## Problem statement
Using the listing below, please print exactly the lines from the one with "梅雨時期のカビ発生を抑える" through the one with "El sueño cumplido del cantante Nicky Jam". Leave out every picture.

## Material for this task
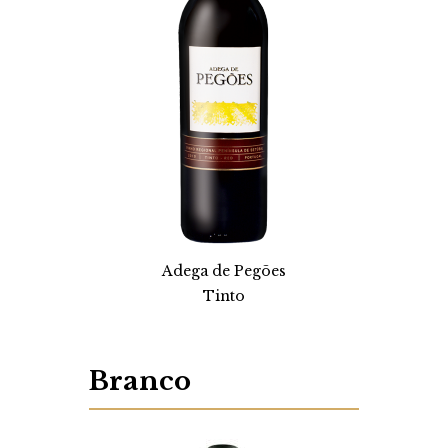
Adega de Pegões
Tinto
Branco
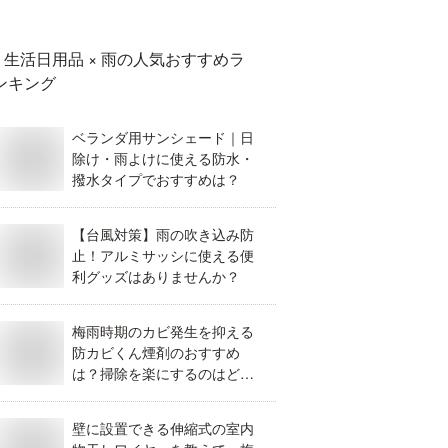
が良い？
生活日用品 × 雨
の人気おすすめラ
ンキング
ベランダ用サンシェード｜日
除け・雨よけに使える防水・
撥水タイプでおすすめは？
【台風対策】雨の吹き込み防
止！アルミサッシに使える便
利グッズはありませんか？
梅雨時期のカビ発生を抑える
防カビくん煙剤のおすすめ
は？掃除を楽にするのはどれ
が良い？
壁に設置できる伸縮式の室内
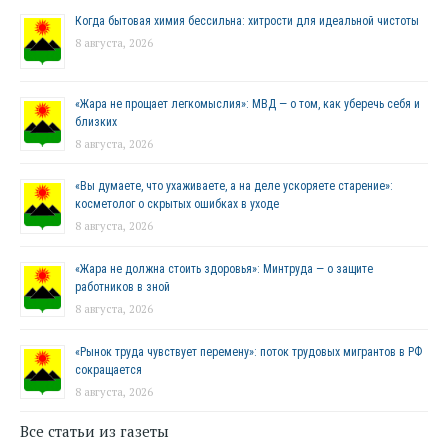
Когда бытовая химия бессильна: хитрости для идеальной чистоты
8 августа, 2026
«Жара не прощает легкомыслия»: МВД — о том, как уберечь себя и
близких
8 августа, 2026
«Вы думаете, что ухаживаете, а на деле ускоряете старение»:
косметолог о скрытых ошибках в уходе
8 августа, 2026
«Жара не должна стоить здоровья»: Минтруда — о защите
работников в зной
8 августа, 2026
«Рынок труда чувствует перемену»: поток трудовых мигрантов в РФ
сокращается
8 августа, 2026
Все статьи из газеты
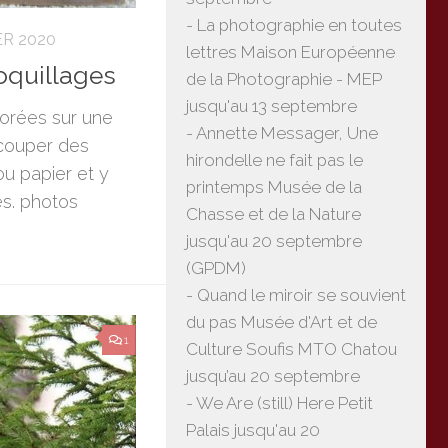
- La photographie en toutes
ER 2020
lettres Maison Européenne
oquillages
de la Photographie - MEP
jusqu'au 13 septembre
orées sur une
- Annette Messager, Une
écouper des
hirondelle ne fait pas le
ou papier et y
printemps Musée de la
es. photos
Chasse et de la Nature
jusqu'au 20 septembre
(GPDM)
- Quand le miroir se souvient
du pas Musée d'Art et de
1
Culture Soufis MTO Chatou
jusqu’au 20 septembre
- We Are (still) Here Petit
Palais jusqu'au 20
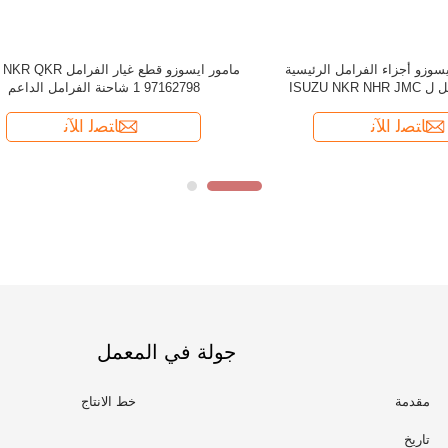
جولة في المعمل
مقدمة
خط الانتاج
تاريخ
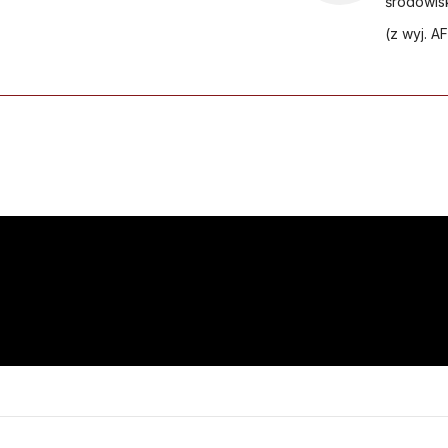
środowis
(z wyj. A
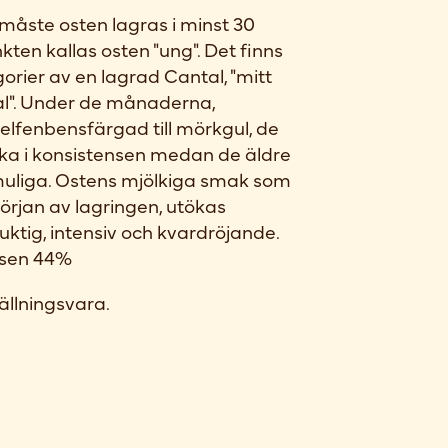
, måste osten lagras i minst 30
kten kallas osten "ung". Det finns
rier av en lagrad Cantal, "mitt
l". Under de månaderna,
elfenbensfärgad till mörkgul, de
ka i konsistensen medan de äldre
smuliga. Ostens mjölkiga smak som
 början av lagringen, utökas
 fruktig, intensiv och kvardröjande.
ansen 44%
ällningsvara.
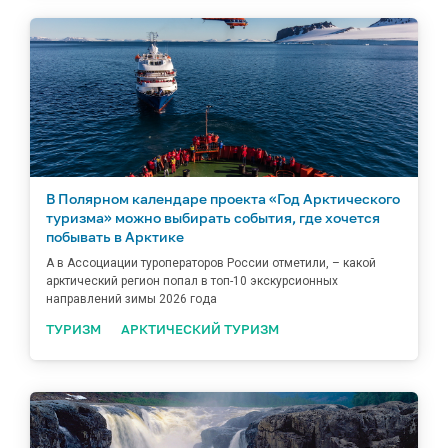
В Полярном календаре проекта «Год Арктического
туризма» можно выбирать события, где хочется
побывать в Арктике
А в Ассоциации туроператоров России отметили, – какой
арктический регион попал в топ-10 экскурсионных
направлений зимы 2026 года
ТУРИЗМ
АРКТИЧЕСКИЙ ТУРИЗМ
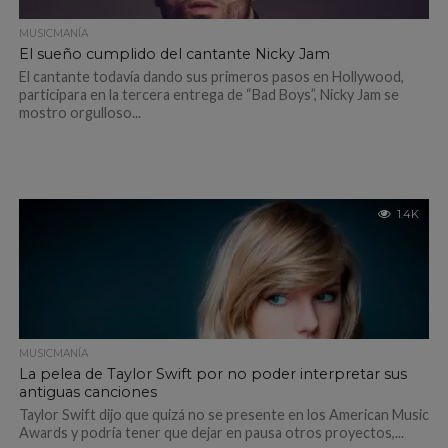
MUSICMANÍA
El sueño cumplido del cantante Nicky Jam
El cantante todavía dando sus primeros pasos en Hollywood,
participara en la tercera entrega de “Bad Boys”, Nicky Jam se
mostro orgulloso...
1.4K
MUSICMANÍA
La pelea de Taylor Swift por no poder interpretar sus
antiguas canciones
Taylor Swift dijo que quizá no se presente en los American Music
Awards y podría tener que dejar en pausa otros proyectos,...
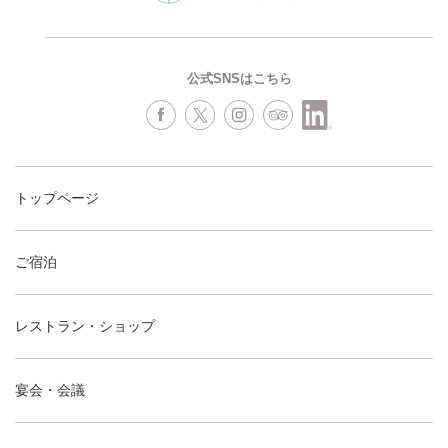
公式SNSはこちら
トップページ
ご宿泊
レストラン・ショップ
宴会・会議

## Solution below
梅雨時期のカビ発生を抑える
防カビくん煙剤のおすすめ
は？掃除を楽にするのはどれ
が良い？
壁に設置できる伸縮式の室内
Когда бытовая химия бессильна: хитрости для идеальной чистоты
8 августа, 2026
«Жара не прощает легкомыслия»: МВД — о том, как уберечь себя и
близких
8 августа, 2026
«Вы думаете, что ухаживаете, а на деле ускоряете старение»:
косметолог о скрытых ошибках в уходе
8 августа, 2026
«Жара не должна стоить здоровья»: Минтруда — о защите
работников в зной
8 августа, 2026
«Рынок труда чувствует перемену»: поток трудовых мигрантов в РФ
сокращается
8 августа, 2026
Все статьи из газеты
- La photographie en toutes
ER 2020
lettres Maison Européenne
oquillages
de la Photographie - MEP
jusqu'au 13 septembre
orées sur une
- Annette Messager, Une
écouper des
hirondelle ne fait pas le
ou papier et y
printemps Musée de la
es. photos
Chasse et de la Nature
jusqu'au 20 septembre
(GPDM)
- Quand le miroir se souvient
du pas Musée d'Art et de
1
Culture Soufis MTO Chatou
jusqu’au 20 septembre
- We Are (still) Here Petit
Palais jusqu'au 20
جولة في المعمل
مقدمة
خط الانتاج
تاريخ
środowis
(z wyj. A
, måste osten lagras i minst 30
kten kallas osten "ung". Det finns
rier av en lagrad Cantal, "mitt
l". Under de månaderna,
elfenbensfärgad till mörkgul, de
ka i konsistensen medan de äldre
smuliga. Ostens mjölkiga smak som
 början av lagringen, utökas
 fruktig, intensiv och kvardröjande.
ansen 44%
ällningsvara.
В Полярном календаре проекта «Год Арктического
туризма» можно выбирать события, где хочется
побывать в Арктике
А в Ассоциации туроператоров России отметили, – какой
арктический регион попал в топ-10 экскурсионных
направлений зимы 2026 года
ТУРИЗМ
АРКТИЧЕСКИЙ ТУРИЗМ
MUSICMANÍA
El sueño cumplido del cantante Nicky Jam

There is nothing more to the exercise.